[HN Gopher] Tencent Hunyuan-Large
___________________________________________________________________
Tencent Hunyuan-Large
Author : helloericsf
Score : 91 points
Date : 2024-11-05 18:52 UTC (4 hours ago)
(HTM) web link (github.com)
(TXT) w3m dump (github.com)
| helloericsf wrote:
| - 389 billion parameters and 52 billion activation parameters,
| capable of handling up to 256K tokens. - outperforms LLama3.1-70B
| and exhibits comparable performance when compared to the
| significantly larger LLama3.1-405B model.
| Etheryte wrote:
| It's a bit funny to call the 405B reference "significantly
| larger" than their 389B, while highlighting the fact that their
| 389B outperforms the 70B.
| klipt wrote:
| It's a whole 4% smaller!
| rose_ann_ wrote:
| MoE model with 52 billion activated parameters means its more
| comparable to a (dense) 70b model and not a dense 405b model
| HPsquared wrote:
| Does this mean it runs faster or better on multiple GPUs?
| chessgecko wrote:
| For decode steps it depends on the number of inputs you
| run at a time. If your batch size is 1 then it runs in
| line with active params, then as you get to like batch
| size 8 it runs in line with all params, then as you
| increase to 128ish it runs like the active params again.
|
| For the context encode it's always close to as fast as a
| model with a similar number of active params.
|
| For running on your own the issue is going to be fitting
| all the params on your gpu. If you're loading off disk
| anyways this will be faster but if this forces you to put
| stuff on disk it will be much slower.
| phkahler wrote:
| >> MoE model with 52 billion activated parameters means its
| more comparable to a (dense) 70b model and not a dense 405b
| model
|
| Only when talking about how fast it can produce output.

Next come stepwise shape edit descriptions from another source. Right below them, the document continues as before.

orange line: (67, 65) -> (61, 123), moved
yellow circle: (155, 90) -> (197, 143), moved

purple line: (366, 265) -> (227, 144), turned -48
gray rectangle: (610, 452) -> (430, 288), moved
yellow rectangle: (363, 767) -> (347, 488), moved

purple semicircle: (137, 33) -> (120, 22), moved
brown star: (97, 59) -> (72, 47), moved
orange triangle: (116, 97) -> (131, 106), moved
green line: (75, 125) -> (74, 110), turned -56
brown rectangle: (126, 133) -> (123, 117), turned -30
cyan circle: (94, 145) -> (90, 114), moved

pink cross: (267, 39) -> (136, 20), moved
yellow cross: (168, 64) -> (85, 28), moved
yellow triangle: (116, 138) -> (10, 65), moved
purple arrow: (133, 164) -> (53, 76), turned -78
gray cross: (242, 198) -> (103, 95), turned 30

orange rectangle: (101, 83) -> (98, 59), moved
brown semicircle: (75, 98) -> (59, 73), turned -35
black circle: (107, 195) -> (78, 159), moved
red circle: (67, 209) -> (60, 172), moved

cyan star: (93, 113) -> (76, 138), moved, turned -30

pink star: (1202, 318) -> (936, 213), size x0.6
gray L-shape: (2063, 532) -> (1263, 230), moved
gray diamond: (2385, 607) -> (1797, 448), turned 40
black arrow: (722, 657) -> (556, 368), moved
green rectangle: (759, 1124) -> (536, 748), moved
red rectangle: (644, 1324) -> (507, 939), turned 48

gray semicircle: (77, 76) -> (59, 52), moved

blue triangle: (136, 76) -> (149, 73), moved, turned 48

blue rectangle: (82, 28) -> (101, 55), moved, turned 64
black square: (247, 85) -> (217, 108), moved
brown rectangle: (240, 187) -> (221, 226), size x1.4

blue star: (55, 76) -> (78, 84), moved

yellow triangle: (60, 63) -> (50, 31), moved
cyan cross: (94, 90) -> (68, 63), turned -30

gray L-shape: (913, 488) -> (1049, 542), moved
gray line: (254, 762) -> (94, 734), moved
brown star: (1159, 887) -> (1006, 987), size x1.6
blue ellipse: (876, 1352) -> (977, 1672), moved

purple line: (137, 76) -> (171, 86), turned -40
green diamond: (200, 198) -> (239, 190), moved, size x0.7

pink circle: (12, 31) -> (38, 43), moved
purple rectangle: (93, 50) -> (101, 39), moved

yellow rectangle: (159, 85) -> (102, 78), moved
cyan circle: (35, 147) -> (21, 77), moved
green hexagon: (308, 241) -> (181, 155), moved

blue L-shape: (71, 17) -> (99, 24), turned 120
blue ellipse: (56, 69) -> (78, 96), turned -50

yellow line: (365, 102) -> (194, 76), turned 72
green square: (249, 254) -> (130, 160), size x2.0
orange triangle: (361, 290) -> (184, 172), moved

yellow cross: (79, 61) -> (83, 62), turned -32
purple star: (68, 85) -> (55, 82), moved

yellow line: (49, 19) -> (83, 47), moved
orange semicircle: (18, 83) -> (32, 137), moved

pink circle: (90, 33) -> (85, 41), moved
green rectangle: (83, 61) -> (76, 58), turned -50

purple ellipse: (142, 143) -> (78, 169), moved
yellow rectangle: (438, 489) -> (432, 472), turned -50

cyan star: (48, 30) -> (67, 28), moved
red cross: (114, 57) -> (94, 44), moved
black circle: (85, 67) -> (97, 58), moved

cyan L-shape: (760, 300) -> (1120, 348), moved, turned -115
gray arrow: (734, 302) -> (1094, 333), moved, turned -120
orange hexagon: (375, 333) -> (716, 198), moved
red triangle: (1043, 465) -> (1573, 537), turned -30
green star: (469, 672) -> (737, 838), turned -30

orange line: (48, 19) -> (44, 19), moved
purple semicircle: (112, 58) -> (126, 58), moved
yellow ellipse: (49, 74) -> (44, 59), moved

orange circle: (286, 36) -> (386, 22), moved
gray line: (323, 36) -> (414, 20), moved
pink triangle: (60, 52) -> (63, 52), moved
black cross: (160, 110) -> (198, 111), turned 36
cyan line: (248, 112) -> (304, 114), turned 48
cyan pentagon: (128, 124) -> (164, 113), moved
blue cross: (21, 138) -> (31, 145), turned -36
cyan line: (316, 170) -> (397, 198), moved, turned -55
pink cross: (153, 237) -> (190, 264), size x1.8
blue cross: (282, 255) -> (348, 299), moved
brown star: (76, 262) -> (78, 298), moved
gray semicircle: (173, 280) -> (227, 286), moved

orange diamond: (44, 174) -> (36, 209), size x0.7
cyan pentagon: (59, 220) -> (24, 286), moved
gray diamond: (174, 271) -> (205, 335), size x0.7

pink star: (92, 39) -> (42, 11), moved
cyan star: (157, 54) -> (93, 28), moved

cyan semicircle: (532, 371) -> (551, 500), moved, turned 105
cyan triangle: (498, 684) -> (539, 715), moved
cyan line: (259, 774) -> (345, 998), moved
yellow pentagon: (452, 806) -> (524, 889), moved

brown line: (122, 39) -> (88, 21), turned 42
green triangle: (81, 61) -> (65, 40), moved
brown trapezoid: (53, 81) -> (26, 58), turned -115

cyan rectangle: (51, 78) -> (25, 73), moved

| From a capability point of view it makes sense to compare
| the larger number of parameters. I suppose there's also a
| "total storage" comparison too, since didn't they say this
| is 8bit model weights, where llama is 16bit?
| eptcyka wrote:
| Definitely not trained on Nvidia or AMD GPUs.
| acchow wrote:
| How do you know this?
|
| Apparently 20% of Nvidia's quarterly revenue is booked in
| Singapore where shell companies divert product to China:
| https://news.ycombinator.com/item?id=42048065
| smnrg wrote:
| Sarcasm is a valid theory.
| azinman2 wrote:
| I assume it was missing /s
| rb2k_ wrote:
| The readme mentioned H20 GPUs. Nvidia's "China compatible" card
| (41% Fewer Cores & 28% Lower Performance Versus Top Hopper H100
| Config)
| 1R053 wrote:
| you can get a long way on something with 41% less performance
| than your favorite supercar...
| mrob wrote:
| Not open source. Even if we accept model weights as source code,
| which is highly dubious, this clearly violates clauses 5 and 6 of
| the Open Source Definition. It discriminates between users
| (clause 5) by refusing to grant any rights to users in the
| European Union, and it discriminates between uses (clause 6) by
| requiring agreement to an Acceptable Use Policy.
|
| EDIT: The HN title was changed, which previously made the claim.
| But as HN user swyx pointed out, Tencent is also claiming this is
| open source, e.g.: "The currently unveiled Hunyuan-Large
| (Hunyuan-MoE-A52B) model is the largest open-source Transformer-
| based MoE model in the industry".
| vanguardanon wrote:
| What is the reason for restrictions in the EU? Is it due to
| some EU regulations?
| ronsor wrote:
| Most likely yes. I don't think companies can be blamed for
| not wanting to subject themselves to EU regulations or
| uncertainty.
|
| Edit: Also, if you don't want to follow or deal with EU law,
| you don't do business in the EU. People here regularly say if
| you do business in a country, you have to follow its laws.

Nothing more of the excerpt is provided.